Department of Surgery, Community Medical Center, RWJ/Barnabas Health, Tom's River, New Jersey.
Department of Surgery, Robert Wood Johnson Medical School, New Brunswick, New Jersey.
J Surg Educ. 2024 Jun;81(6):780-785. doi: 10.1016/j.jsurg.2024.02.009. Epub 2024 Apr 27.
Advances in artificial intelligence (AI) have given rise to sophisticated algorithms capable of generating human-like text. The goal of this study was to evaluate the ability of human reviewers to reliably differentiate personal statements (PS) written by human authors from those generated by AI software.
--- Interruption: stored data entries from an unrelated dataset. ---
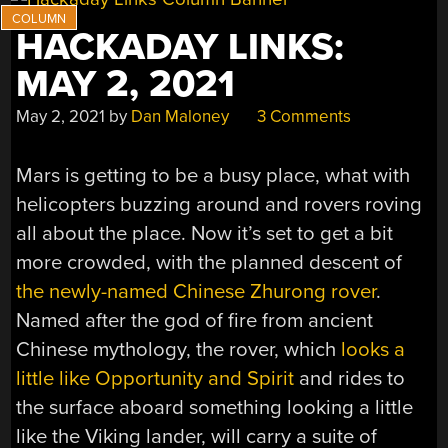
HACKADAY LINKS:
MAY 2, 2021
May 2, 2021
by
Dan Maloney
3 Comments
Mars is getting to be a busy place, what with
helicopters buzzing around and rovers roving
all about the place. Now it’s set to get a bit
more crowded, with the planned descent of
the newly-named Chinese Zhurong rover
.
Named after the god of fire from ancient
Chinese mythology, the rover, which
looks a
little like Opportunity and Spirit
and rides to
the surface aboard something looking a little
like the Viking lander, will carry a suite of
Four personal statements from the archives of two surgical program directors were de-identified and used as the human samples. Two AI platforms were used to generate nine additional PS.
Four surgeons from the residency selection committees of two surgical residency programs of a large multihospital system served as blinded reviewers. AI was also asked to evaluate each PS sample for authorship.
Sensitivity, specificity and accuracy of the reviewers in identifying the PS author were calculated. Kappa statistic for correlation between the hypothesized author and the true author were calculated. Inter-rater reliability was calculated using the kappa statistic with Light's modification given more than two reviewers in a fully-crossed design. Logistic regression was performed with to model the impact of perceived creativity, writing quality, and authorship or the likelihood of offering an interview.
Human reviewer sensitivity for identifying an AI-generated PS was 0.87 with specificity of 0.37 and overall accuracy of 0.55. The level of agreement by kappa statistic of the reviewer estimate of authorship and the true authorship was 0.19 (slight agreement). The reviewers themselves had an inter-rater reliability of 0.067 (poor), with only complete agreement (four out of four reviewers) on two PS, both authored by humans. The odds ratio of offering an interview (compared to a composite of "backup" status or no interview) to a perceived human author was 7 times that of a perceived AI author (95% confidence interval 1.5276 to 32.0758, p=0.0144). AI hypothesized human authorship for twelve of the PS, with the last one "unsure."
The increasing pervasiveness of AI will have far-reaching effects including on the resident application and recruitment process. Identifying AI-generated personal statements is exceedingly difficult. With the decreasing availability of objective data to assess applicants, a review and potential restructuring of the approach to resident recruitment may be warranted.
人工智能(AI)的进步催生了能够生成类人文本的复杂算法。本研究的目的是评估人类评审员可靠地区分由人类作者撰写的个人陈述(PS)与由 AI 软件生成的 PS 的能力。
两个外科项目主任档案中的四个个人陈述被去识别,并用作人类样本。使用两个 AI 平台生成了另外九个 PS。
来自大型多医院系统两个外科住院医师计划的住院医师选拔委员会的四名外科医生作为盲审员。AI 还被要求评估每个 PS 样本的作者身份。
计算评审员识别 PS 作者的敏感性、特异性和准确性。计算假设作者与真实作者之间相关性的 Kappa 统计量。对于完全交叉设计中超过两名评审员的情况,使用 Light 修改后的 Kappa 统计量计算评分者间可靠性。使用逻辑回归来模拟感知创造力、写作质量和作者身份或提供面试的可能性对接受面试的可能性的影响。
人类评审员识别 AI 生成 PS 的敏感性为 0.87,特异性为 0.37,整体准确性为 0.55。评审员对作者身份的估计与真实作者身份的 Kappa 统计量的一致性水平为 0.19(轻度一致)。评审员本身的评分者间可靠性为 0.067(差),只有在两个 PS 上完全一致(四名评审员中的四名),这两个 PS 都是由人类撰写的。与“候补”状态或无面试相比,接受访谈的可能性(相对于复合)的优势比为感知到的 AI 作者的 7 倍(95%置信区间 1.5276 至 32.0758,p=0.0144)。AI 假设十二篇 PS 的作者是人类,最后一篇是“不确定”。
AI 的普及将产生深远的影响,包括对住院医师申请和招聘过程的影响。识别 AI 生成的个人陈述极其困难。随着评估申请人的客观数据可用性的降低,可能需要对住院医师招聘的方法进行审查和潜在的重组。